P eksanaan ritual kololi kie yang dibahas dalam  tulisan ini adalah ritual adat kololi kie pada hajatan besar dari kesultanan yang merupakan kegiatan ritual adat terbesar yang dilakukan setiap tahun, yang menjadi salah satu paket dari upacara adat pesta rakyat yang dikenal dengan “Legu Gam”.
Sebelum rombongan Sultan dan para pembesar kerajaan menaiki perahu masing-masing, Imam Agung Kesultanan di Masjid Sultan Ternate yang bergelar “Jou Qalem” atau “Kadhi” yang akan membacakan doa keselamatan di jembatan ini. Usai berdoa, sultan diikuti para pembesar kerajaan serta para pemimpin soa (kampung) yang bergelar “Fanyira” akan menaiki perahu masing-masing.
Perahu yang ditumpangi Sultan, Permaisuri dan para pembesar kerajaan biasanya dihiasi lebih megah dan memiliki ukuran yang lebih besar dan selama perjalanan senantiasab selalu berada paling depan dari semua rombongan yang turut serta. Perahu besar ini dijuluki dengan sebutan “oti Juanga” yang dihiasi ukiran kepala naga di bagian haluan dan ekor naga di buritan. Selain itu dihiasi pula dengan umbul-umbul dan bendera kebesaraan kesultanan.

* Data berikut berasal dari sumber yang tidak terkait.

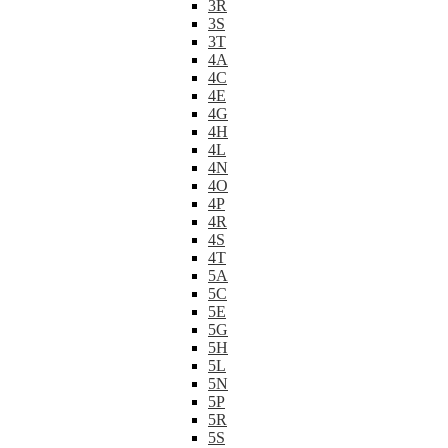
3R
3S
3T
4A
4C
4E
4G
4H
4L
4N
4O
4P
4R
4S
4T
5A
5C
5E
5G
5H
5L
5N
5P
5R
5S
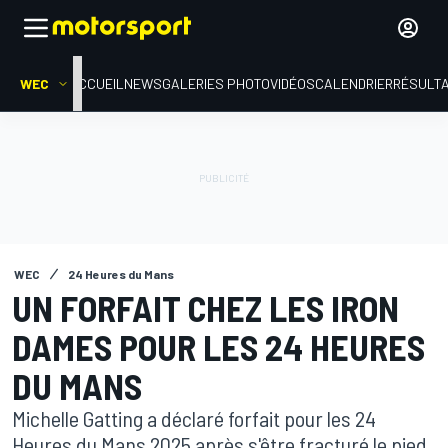
WEC
ACCUEIL
NEWS
GALERIES PHOTO
VIDÉOS
CALENDRIER
RÉSULT
WEC
24 Heures du Mans
UN FORFAIT CHEZ LES IRON
DAMES POUR LES 24 HEURES
DU MANS
Michelle Gatting a déclaré forfait pour les 24
Heures du Mans 2025 après s'être fracturé le pied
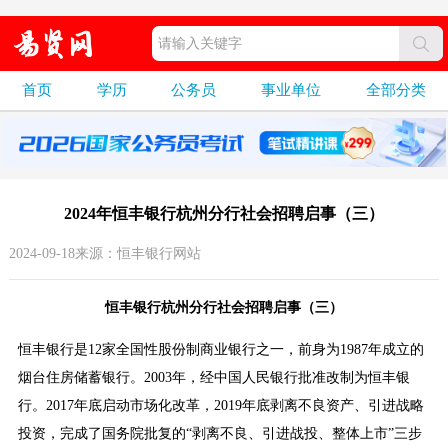
首页
学历
公务员
事业单位
全部分类
2024年恒丰银行杭州分行社会招聘启事（三）
2024-09-18来源：恒丰银行网站
恒丰银行杭州分行社会招聘启事（三）
恒丰银行是12家全国性股份制商业银行之一，前身为1987年成立的
烟台住房储蓄银行。2003年，经中国人民银行批准改制为恒丰银
行。2017年底启动市场化改革，2019年底剥离不良资产、引进战略
投资，完成了国务院批复的“剥离不良、引进战投、整体上市”三步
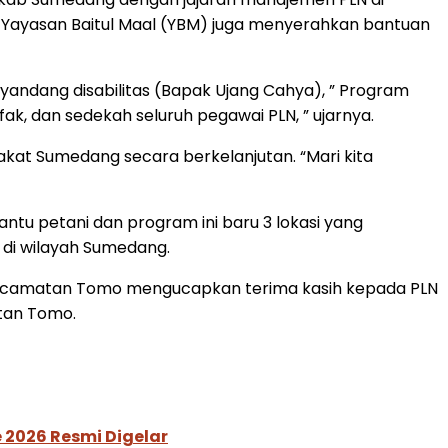
lui Yayasan Baitul Maal (YBM) juga menyerahkan bantuan
ndang disabilitas (Bapak Ujang Cahya), ” Program
ak, dan sedekah seluruh pegawai PLN, ” ujarnya.
at Sumedang secara berkelanjutan. “Mari kita
u petani dan program ini baru 3 lokasi yang
 di wilayah Sumedang.
 Kecamatan Tomo mengucapkan terima kasih kepada PLN
tan Tomo.
 2026 Resmi Digelar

Sementara perahu-perahu berukuran lebih kecil lainnya yang disebut “oti kora-kora ici” dinaiki oleh para kepala soa (Fanyira) yang selalu berdiri di haluan depan dan masyarakat umum lainnya sebagai penumpangnya. Dalam beberapa tahun terakhir ini diikutsertakan juga perahu modern seperti Speedboat viber untuk meramaikan kegiatan ini.
Kegiatan ritual adat ini diawali dengan mengitari pusaran kecil di perairan depan keraton kesultanan Ternate, dan biasanya seluruh rombongan armada mengitari perahu yang ditumpangi sang Sultan, Permaisurinya dan para pembesar kesultanan lalu disertai pembacaan beberapa doa khusus, masing-masing :
1). Khusus pada putaran pertama dibacakan doa “Asmih”, lalu
2). Pada putaran yang ke-2 dibacakan doa “Taiyyibi”, sedangkan
3). Pada putaran ke-3 dibacakan doa “Abdul Qadir Djaelani.
Pada kegiatan ritual adat kololi kie kategori hajatan kesultanan yang dilakukan secara besar-besaran (seperti yang terlihat dalam gambar-gambar ini), pembacaan doa-doa ini biasanya dilakukan oleh salah satu dari lima orang imam besar mesjid kesultanan. Pembacaan doa dilakukan di depan tempat duduk sang Sultan (Jou Kolano) dan Permaisuri (Jou ma Boki) yang sudah disiapkan di atas geladak salah satu perahu / kapal motor yang mereka tumpangi saat itu. Tempat duduk Sultan dan Permaisuri selalu dibungkusi dengan kain warna putih.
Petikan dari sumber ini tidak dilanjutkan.